# Supplied data:
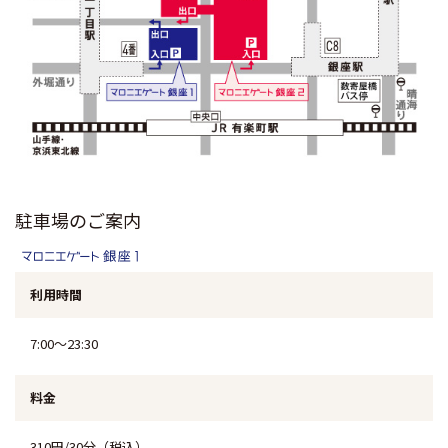
駐車場のご案内
7:00～23:30
310円/30分（税込）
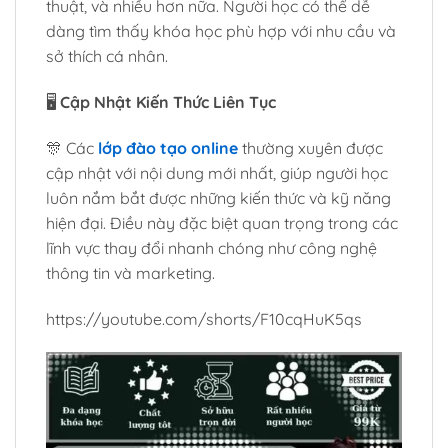
thuật, và nhiều hơn nữa. Người học có thể dễ
dàng tìm thấy khóa học phù hợp với nhu cầu và
sở thích cá nhân.
🖥️
Cập Nhật Kiến Thức Liên Tục
🎊 Các
lớp đào tạo online
thường xuyên được
cập nhật với nội dung mới nhất, giúp người học
luôn nắm bắt được những kiến thức và kỹ năng
hiện đại. Điều này đặc biệt quan trọng trong các
lĩnh vực thay đổi nhanh chóng như công nghệ
thông tin và marketing.
https://youtube.com/shorts/F10cqHuK5qs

# Work order:
Your answer must be the records exactly as they stand, with no pictures in it.

# Worked solution:
駐車場のご案内
7:00～23:30
310円/30分（税込）
thuật, và nhiều hơn nữa. Người học có thể dễ
dàng tìm thấy khóa học phù hợp với nhu cầu và
sở thích cá nhân.
🖥️
Cập Nhật Kiến Thức Liên Tục
🎊 Các
lớp đào tạo online
thường xuyên được
cập nhật với nội dung mới nhất, giúp người học
luôn nắm bắt được những kiến thức và kỹ năng
hiện đại. Điều này đặc biệt quan trọng trong các
lĩnh vực thay đổi nhanh chóng như công nghệ
thông tin và marketing.
https://youtube.com/shorts/F10cqHuK5qs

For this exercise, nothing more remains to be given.